▸ **TASK BRIEF**: Search the material for the string "天津市参考" and reply with how many lines contain it, nothing else.

▸ **EXERCISE DATA**:

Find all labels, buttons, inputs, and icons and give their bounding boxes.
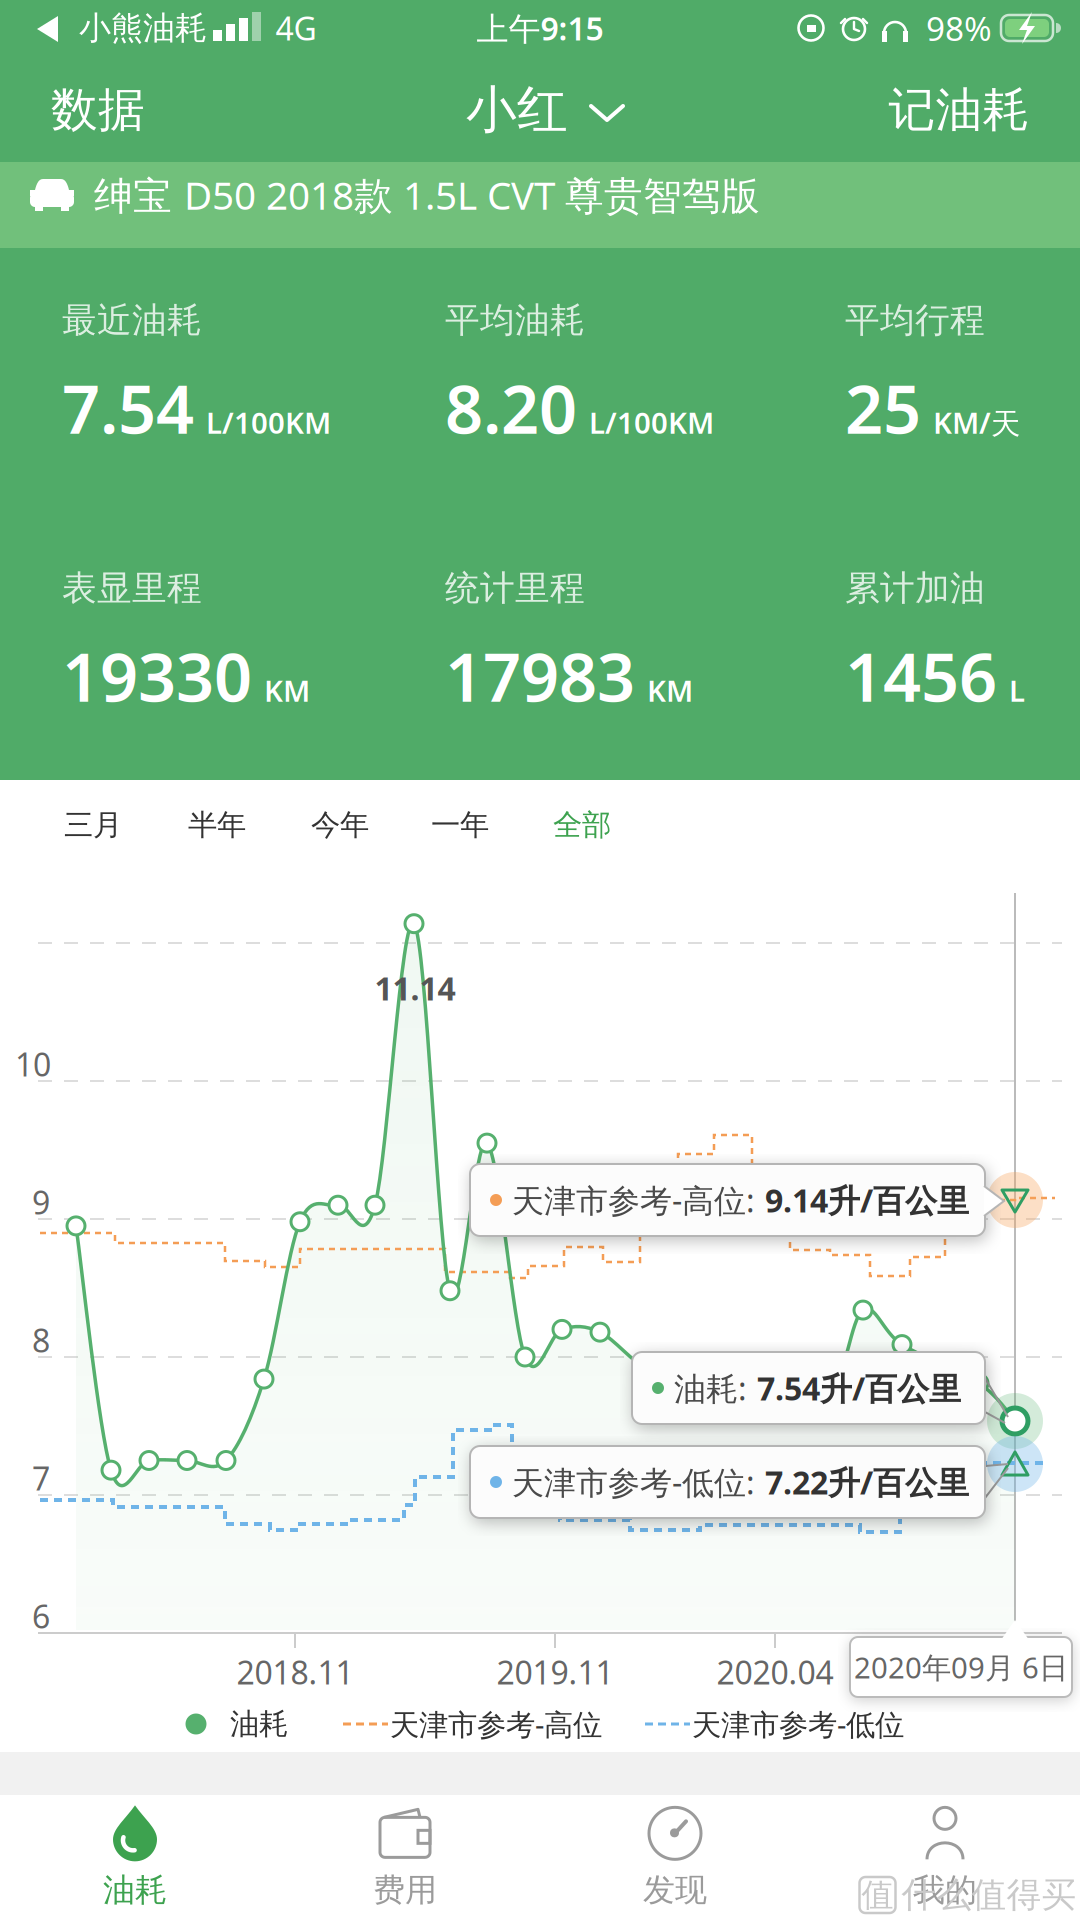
staticText: L/100KM bbox=[589, 403, 714, 442]
staticText: 三月 bbox=[64, 807, 122, 843]
staticText: 费用 bbox=[373, 1870, 437, 1910]
staticText: 天津市参考-高位 bbox=[390, 1704, 602, 1744]
staticText: KM/天 bbox=[933, 403, 1020, 442]
staticText: 小熊油耗 bbox=[79, 8, 207, 48]
staticText: 4G bbox=[276, 7, 316, 49]
staticText: 值 bbox=[862, 1875, 894, 1915]
staticText: 19330 bbox=[62, 632, 252, 720]
staticText: 半年 bbox=[188, 807, 246, 843]
button[interactable]: 绅宝 D50 2018款 1.5L CVT 尊贵智驾版 bbox=[0, 162, 1080, 248]
button[interactable]: 油耗 bbox=[0, 1795, 270, 1920]
staticText: 小红 bbox=[466, 79, 568, 141]
button[interactable]: 全部 bbox=[532, 780, 632, 870]
button[interactable]: 记油耗 bbox=[869, 70, 1049, 150]
staticText: 9 bbox=[32, 1181, 50, 1223]
button[interactable]: 发现 bbox=[540, 1795, 810, 1920]
staticText: 平均油耗 bbox=[445, 299, 585, 342]
staticText: 记油耗 bbox=[888, 81, 1030, 139]
button[interactable]: 一年 bbox=[410, 780, 510, 870]
staticText: 统计里程 bbox=[445, 567, 585, 610]
staticText: 7.22升/百公里 bbox=[765, 1461, 969, 1503]
staticText: 天津市参考-高位: bbox=[512, 1179, 755, 1221]
button[interactable]: 小红 bbox=[441, 70, 631, 150]
staticText: 一年 bbox=[431, 807, 489, 843]
staticText: 2020年09月 6日 bbox=[854, 1648, 1068, 1686]
staticText: 上午9:15 bbox=[476, 7, 604, 49]
staticText: 平均行程 bbox=[845, 299, 985, 342]
staticText: 7 bbox=[32, 1457, 50, 1499]
staticText: KM bbox=[647, 671, 693, 710]
staticText: 表显里程 bbox=[62, 567, 202, 610]
button[interactable]: 三月 bbox=[43, 780, 143, 870]
staticText: 油耗 bbox=[103, 1870, 167, 1910]
staticText: 10 bbox=[15, 1043, 51, 1085]
button[interactable]: 费用 bbox=[270, 1795, 540, 1920]
staticText: 7.54升/百公里 bbox=[757, 1367, 961, 1409]
staticText: 2018.11 bbox=[236, 1651, 354, 1693]
staticText: 我的 bbox=[913, 1870, 977, 1910]
staticText: 11.14 bbox=[374, 967, 456, 1009]
staticText: 天津市参考-低位 bbox=[692, 1704, 904, 1744]
staticText: 8.20 bbox=[445, 364, 577, 452]
staticText: 7.54 bbox=[62, 364, 194, 452]
staticText: KM bbox=[264, 671, 310, 710]
staticText: 17983 bbox=[445, 632, 635, 720]
staticText: 98% bbox=[926, 6, 992, 50]
staticText: 今年 bbox=[311, 807, 369, 843]
staticText: 数据 bbox=[51, 81, 145, 139]
staticText: 2019.11 bbox=[496, 1651, 614, 1693]
staticText: 油耗: bbox=[674, 1367, 747, 1409]
staticText: 什么值得买 bbox=[902, 1874, 1076, 1916]
staticText: 累计加油 bbox=[845, 567, 985, 610]
staticText: 油耗 bbox=[230, 1706, 288, 1742]
staticText: 25 bbox=[845, 364, 921, 452]
staticText: L bbox=[1009, 671, 1025, 710]
staticText: 9.14升/百公里 bbox=[765, 1179, 969, 1221]
staticText: 天津市参考-低位: bbox=[512, 1461, 755, 1503]
staticText: 2020.04 bbox=[716, 1651, 834, 1693]
staticText: 全部 bbox=[553, 807, 611, 843]
button[interactable]: 我的 bbox=[810, 1795, 1080, 1920]
button[interactable]: 今年 bbox=[290, 780, 390, 870]
staticText: 绅宝 D50 2018款 1.5L CVT 尊贵智驾版 bbox=[94, 169, 760, 220]
staticText: 1456 bbox=[845, 632, 997, 720]
staticText: L/100KM bbox=[206, 403, 331, 442]
staticText: 6 bbox=[32, 1595, 50, 1637]
staticText: 最近油耗 bbox=[62, 299, 202, 342]
staticText: 发现 bbox=[643, 1870, 707, 1910]
button[interactable]: 数据 bbox=[23, 70, 173, 150]
button[interactable]: 半年 bbox=[167, 780, 267, 870]
staticText: 8 bbox=[32, 1319, 50, 1361]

▸ **SOLUTION**: 4